> **MATERIAL FOR THE TASK**
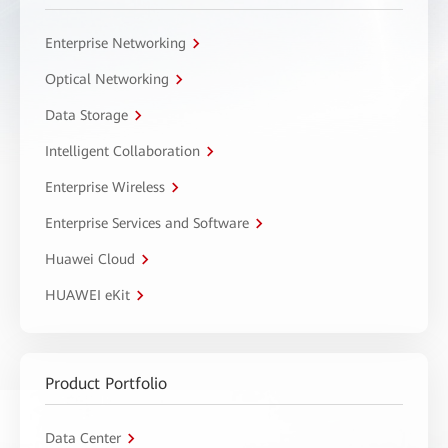
Enterprise Networking
Optical Networking
Data Storage
Intelligent Collaboration
Enterprise Wireless
Enterprise Services and Software
Huawei Cloud
HUAWEI eKit
Product Portfolio
Data Center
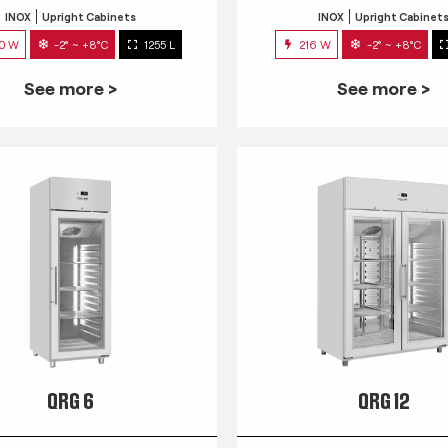
INOX
Upright Cabinets
INOX
Upright Cabinet
0 W
-2° ~ +8°C
1255 L
216 W
-2° ~ +8°C
See more >
See more >
QRG 6
QRG 12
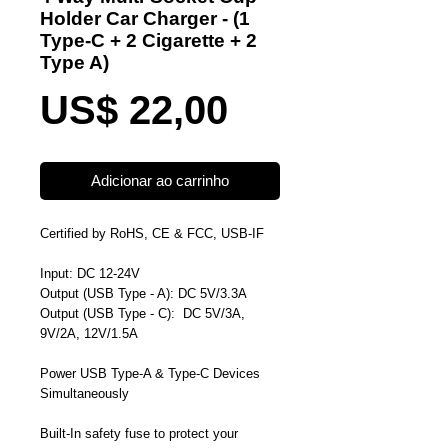
Holder Car Charger - (1
Type-C + 2 Cigarette + 2
Type A)
Preço
US$ 22,00
Adicionar ao carrinho
Certified by RoHS, CE & FCC, USB-IF
Input: DC 12-24V
Output (
USB Type - A
): DC 5V/3.3A
Output (
USB Type - C
): DC 5V/3A,
9V/2A, 12V/1.5A
Power USB Type-A & Type-C Devices
Simultaneously
Built-In safety fuse to
protect your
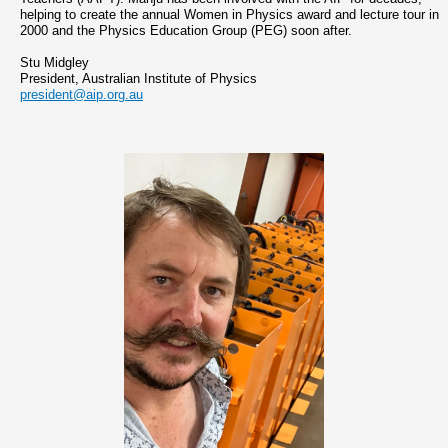
helping to create the annual Women in Physics award and lecture tour in
2000 and the Physics Education Group (PEG) soon after.
Stu Midgley
President, Australian Institute of Physics
president@aip.org.au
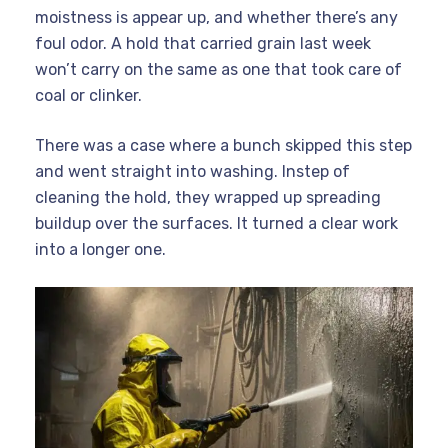
moistness is appear up, and whether there’s any
foul odor. A hold that carried grain last week
won’t carry on the same as one that took care of
coal or clinker.
There was a case where a bunch skipped this step
and went straight into washing. Instep of
cleaning the hold, they wrapped up spreading
buildup over the surfaces. It turned a clear work
into a longer one.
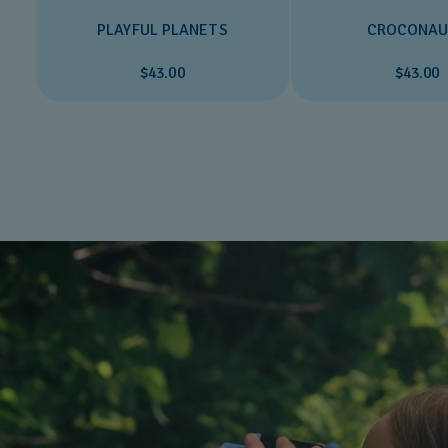
PLAYFUL PLANETS
CROCONAU
$43.00
$43.00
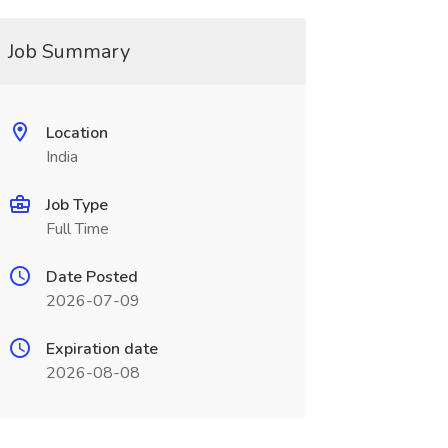
Job Summary
Location
India
Job Type
Full Time
Date Posted
2026-07-09
Expiration date
2026-08-08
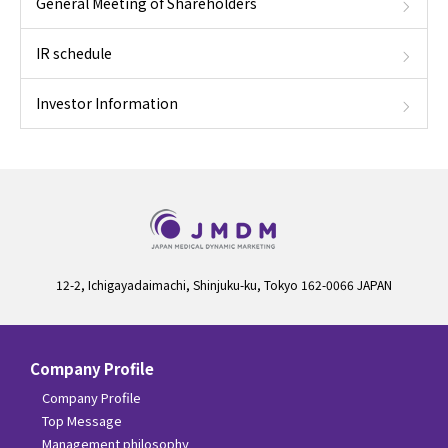
General Meeting of Shareholders
IR schedule
Investor Information
12-2, Ichigayadaimachi, Shinjuku-ku, Tokyo 162-0066 JAPAN
Company Profile
Company Profile
Top Message
Management philosophy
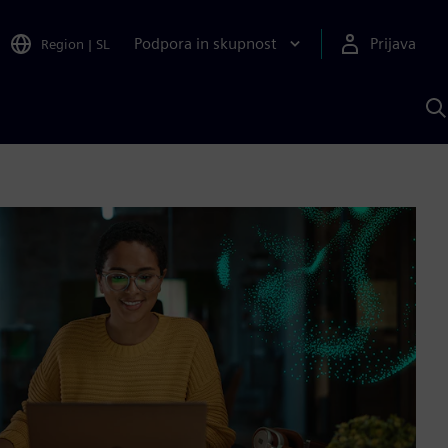
Podpora in skupnost
Prijava
Region
|
SL
I
s
S
A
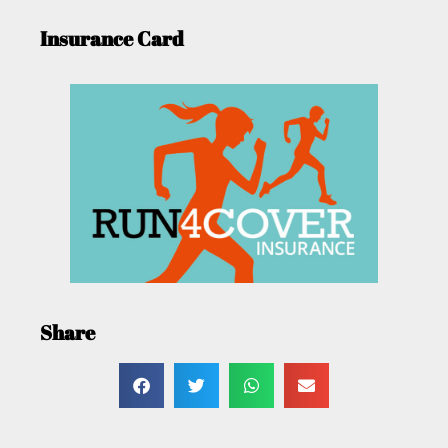
Insurance Card
Share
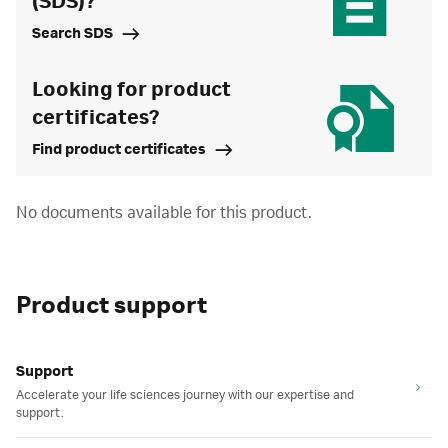
(SDS)?
Search SDS
Looking for product
certificates?
Find product certificates
No documents available for this product.
Product support
Support
Accelerate your life sciences journey with our expertise and
support.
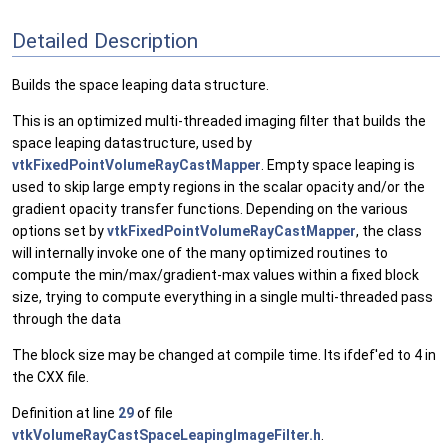
Detailed Description
Builds the space leaping data structure.
This is an optimized multi-threaded imaging filter that builds the
space leaping datastructure, used by
vtkFixedPointVolumeRayCastMapper
. Empty space leaping is
used to skip large empty regions in the scalar opacity and/or the
gradient opacity transfer functions. Depending on the various
options set by
vtkFixedPointVolumeRayCastMapper
, the class
will internally invoke one of the many optimized routines to
compute the min/max/gradient-max values within a fixed block
size, trying to compute everything in a single multi-threaded pass
through the data
The block size may be changed at compile time. Its ifdef'ed to 4 in
the CXX file.
Definition at line
29
of file
vtkVolumeRayCastSpaceLeapingImageFilter.h
.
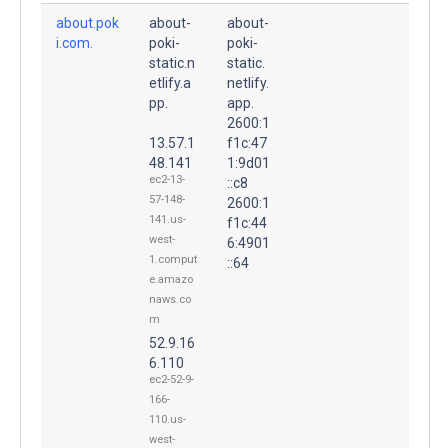
about.pok
about-
about-
i.com.
poki-
poki-
static.n
static.
etlify.a
netlify.
pp.
app.
2600:1
13.57.1
f1c:47
48.141
1:9d01
ec2-13-
::c8
57-148-
2600:1
141.us-
f1c:44
west-
6:4901
1.comput
::64
e.amazo
naws.co
m
52.9.16
6.110
ec2-52-9-
166-
110.us-
west-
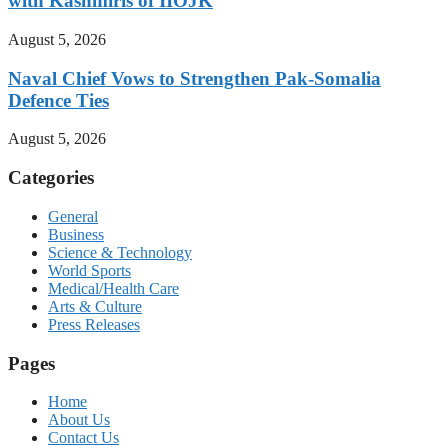
with Kashmiris of IIOJK
August 5, 2026
Naval Chief Vows to Strengthen Pak-Somalia
Defence Ties
August 5, 2026
Categories
General
Business
Science & Technology
World Sports
Medical/Health Care
Arts & Culture
Press Releases
Pages
Home
About Us
Contact Us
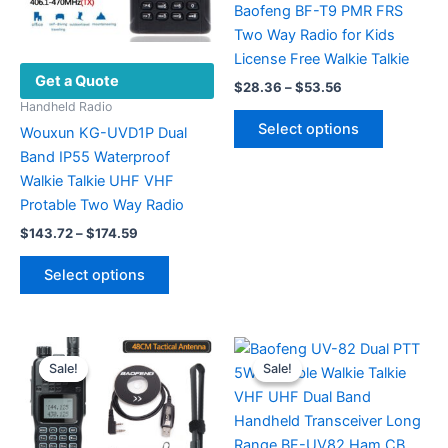
Baofeng BF-T9 PMR FRS
Two Way Radio for Kids
License Free Walkie Talkie
Get a Quote
Price
$
28.36
–
$
53.56
range:
Handheld Radio
This
$28.36
Select options
Wouxun KG-UVD1P Dual
product
through
$53.56
Band IP55 Waterproof
has
Walkie Talkie UHF VHF
multiple
Protable Two Way Radio
variants.
Price
The
$
143.72
–
$
174.59
range:
options
This
$143.72
Select options
may
product
through
$174.59
be
has
chosen
multiple
on
variants.
Sale!
Sale!
Sale!
Sale!
the
The
product
options
page
may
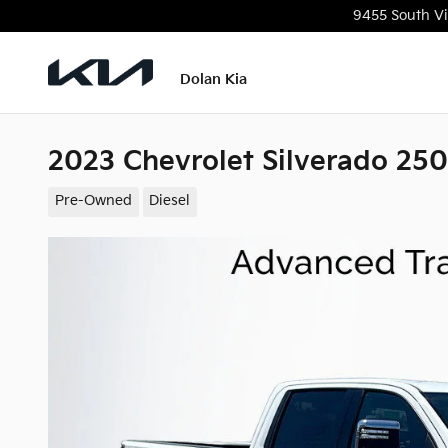
Skip to main content
9455 South Vi
Dolan Kia
2023 Chevrolet Silverado 2
Pre-Owned
Diesel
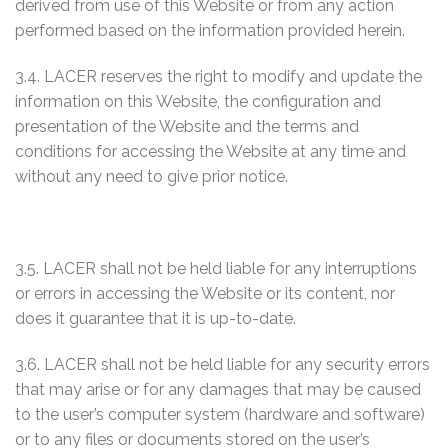
derived from use of this Website or from any action
performed based on the information provided herein.
3.4. LACER reserves the right to modify and update the
information on this Website, the configuration and
presentation of the Website and the terms and
conditions for accessing the Website at any time and
without any need to give prior notice.
3.5. LACER shall not be held liable for any interruptions
or errors in accessing the Website or its content, nor
does it guarantee that it is up-to-date.
3.6. LACER shall not be held liable for any security errors
that may arise or for any damages that may be caused
to the user’s computer system (hardware and software)
or to any files or documents stored on the user’s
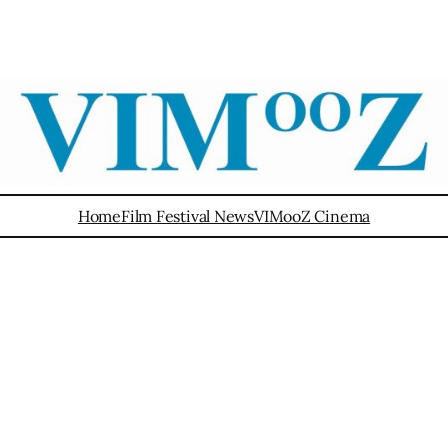
Home
Film Festival News
VIMooZ Cinema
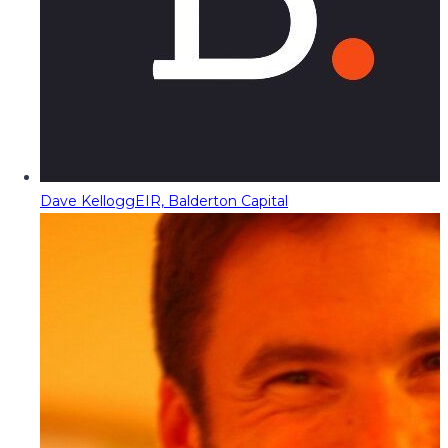
Dave Kellogg
EIR, Balderton Capital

> **WHAT THE TASK ASKS**
How many of the lines above include "gradient"? Only the number should be given.

> **SOLUTION TO THIS EXERCISE**
2